Beneficiaries can compare CAHPS
scores for each health and drug plan as
well as compare MA and FFS scores
when making enrollment decisions. The
Medicare CAHPS also provides data to
help CMS and others monitor the
quality and performance of Medicare
health and prescription drug plans and
identify areas to improve the quality of
care and services provided to enrollees
of these plans. CAHPS data are included
in the Medicare Part C & D Star Ratings
and used to calculate MA Quality Bonus
Payments. Form Number: CMS–R–246
(OMB control number: 0938–0732);
Frequency: Yearly; Affected Public:
Individuals and Households; Number of
Respondents: 794,500; Total Annual
Responses: 794,500; Total Annual
Hours: 192,265. (For policy questions
regarding this collection contact Lauren
Fuentes at 410–786–2290).
3. Type of Information Collection
Request: New collection (Request for
new OMB control number); Title of
Information Collection: End-stage Renal
Disease (ESRD) Quality Incentive
Program (QIP): Study of Quality and
Patient Experience; Use: The Centers for
Medicare & Medicaid Services (CMS)
oversees the quality of care provided by
dialysis facilities by administering the
Quality Incentive Program (QIP).
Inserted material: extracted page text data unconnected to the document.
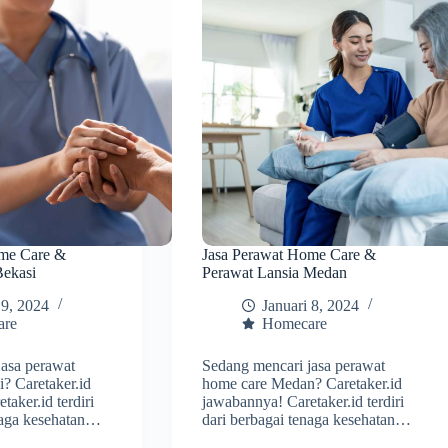
ome Care &
Jasa Perawat Home Care &
Bekasi
Perawat Lansia Medan
 9, 2024
Januari 8, 2024
are
Homecare
jasa perawat
Sedang mencari jasa perawat
? Caretaker.id
home care Medan? Caretaker.id
aker.id terdiri
jawabannya! Caretaker.id terdiri
naga kesehatan…
dari berbagai tenaga kesehatan…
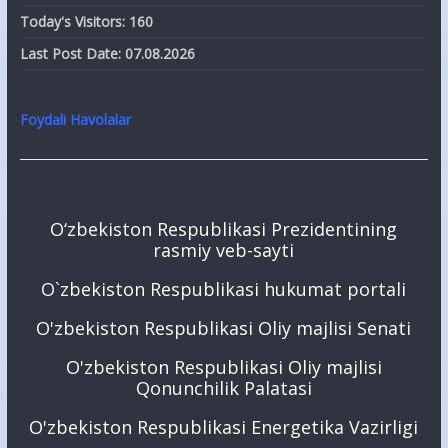
Today's Visitors:
160
Last Post Date:
07.08.2026
Foydali Havolalar
O‘zbekiston Respublikasi Prezidentining
rasmiy veb-sayti
O`zbekiston Respublikasi hukumat portali
O'zbekiston Respublikasi Oliy majlisi Senati
O'zbekiston Respublikasi Oliy majlisi
Qonunchilik Palatasi
O'zbekiston Respublikasi Energetika Vazirligi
As part
of the evaluation of this program, CMS
seeks to gain a deeper understanding of
emerging trends observed across the
dialysis landscape by conducting
qualitative data collection and analysis.
These primary qualitative data
collection activities seek to answer the
following research questions related to
dialysis quality, access to care, health
equity, and quality of life:
1. What aspects of patient dialysis
care do patients report as a priority?
2. How, if at all, do dialysis facilities
evaluate the quality of care they
provide?
3. What strategies do providers and
dialysis facilities use to improve access
to care for underserved populations?
4. What do patients, providers, and
stakeholder organizations believe
contributes to high quality of life for
patients with ESRD? Do perceptions
vary by respondent type or respondent
characteristics?
5. How do dialysis facilities measure
patient satisfaction and quality of life?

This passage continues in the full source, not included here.